My husband was recently describing something that happened on a past holiday. I, however, had no recollection of what he was telling me. He couldn't quite believe it. We know that "recollections may differ", but why do I not have this memory? I'm busy at work – have I simply run out of space?
It's a tempting explanation. We talk about "information overload" as though the brain were a container that eventually reaches capacity. But the brain does not fill up. Instead, it filters. At any given moment, far more information is available to us than we could ever realistically store. The conversations of even a single day would overwhelm any system that attempted to record them in full.
Instead, the brain relies on selection. Attention determines what is noticed. Emotion helps determine what matters. Then, structures decide what is worth committing to longer-term memory. If your attention is elsewhere, the process falters at the first step. On that holiday, my husband may have paused long enough to register the moment. I may have been thinking about where we were going next, moving through the day without stopping to take it in. Without focused attention, experiences are only weakly encoded. In that sense, the memory was not lost. It was never fully formed.
Even when memories are successfully encoded, they are not stored as fixed records. Each time we recall an event, we reconstruct it, drawing on sensory detail and expectation. With repetition – through conversation or retelling – those reconstructions become stronger. This helps explain why shared experiences can diverge dramatically. We assume that living through the same moment should produce the same memory, but the brain does not work that way. It does not passively record experience. It actively selects, prioritizes, and discards.
The feeling that our brains are "full" arises not because we have run out of storage, but because we have reached the limits of what we can process at once. Attention is finite. When these systems are saturated, new information struggles to gain a foothold. This is the mental equivalent of too many tabs open: nothing has been permanently lost, but everything becomes harder to manage.
Computing analogies are useful up to a point. If working memory resembles RAM, then long-term memory is compared to a hard drive. But this is where the parallel breaks down. A hard drive stores files in fixed locations. The brain does not work this way. Memories are not stored as discrete files; they are distributed across networks of neurons, reshaped and reassembled each time they are recalled. New experiences do not simply add to what is already there – they interact with it.
One widely cited figure puts brain capacity at around a petabyte. It is an impressive number, but also a somewhat misleading one. It implies a storage system that fills up over time, when in reality, the brain is constantly reorganizing itself. Capacity is not fixed. Information is integrated, modified, and, when no longer useful, allowed to fade.
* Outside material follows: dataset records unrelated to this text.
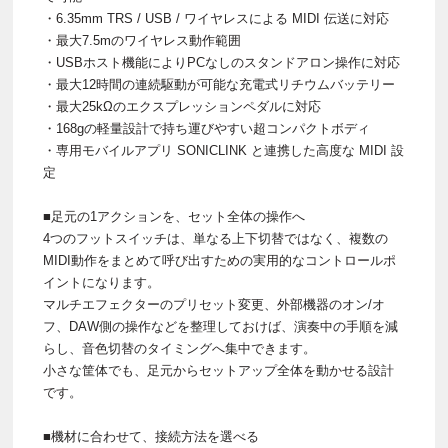
・6.35mm TRS / USB / ワイヤレスによる MIDI 伝送に対応
・最大7.5mのワイヤレス動作範囲
・USBホスト機能によりPCなしのスタンドアロン操作に対応
・最大12時間の連続駆動が可能な充電式リチウムバッテリー
・最大25kΩのエクスプレッションペダルに対応
・168gの軽量設計で持ち運びやすい超コンパクトボディ
・専用モバイルアプリ SONICLINK と連携した高度な MIDI 設
定
■足元の1アクションを、セット全体の操作へ
4つのフットスイッチは、単なる上下切替ではなく、複数の
MIDI動作をまとめて呼び出すための実用的なコントロールポ
イントになります。
マルチエフェクターのプリセット変更、外部機器のオン/オ
フ、DAW側の操作などを整理しておけば、演奏中の手順を減
らし、音色切替のタイミングへ集中できます。
小さな筐体でも、足元からセットアップ全体を動かせる設計
です。
■機材に合わせて、接続方法を選べる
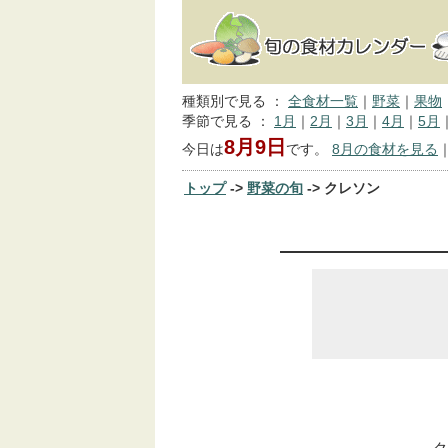
種類別で見る ：
全食材一覧
｜
野菜
｜
果物
季節で見る ：
1月
｜
2月
｜
3月
｜
4月
｜
5月
8月9日
今日は
です。
8月の食材を見る
トップ
->
野菜の旬
-> クレソン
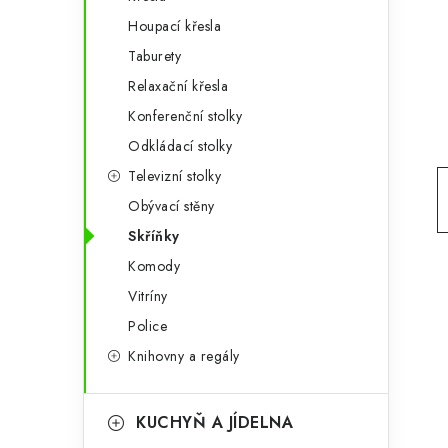
g
r
Houpací křesla
o
Taburety
a
r
Relaxační křesla
n
i
Konferenční stolky
e
n
Odkládací stolky
í
Televizní stolky
Obývací stěny
p
Skříňky
a
Komody
n
Vitríny
e
Police
Knihovny a regály
l
KUCHYŇ A JÍDELNA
Some memories fade because they are not continually reinforced. Memory is not preserved simply because it matters to us. It is preserved when it is retold or reconnected to other experiences. What is lost, in most cases, is not the memory itself but our ability to retrieve it. The trace remains, but it has slipped out of reach. The absence of a memory is rarely evidence of a system at capacity – more often, it is the trace of a moment that was never fully stored.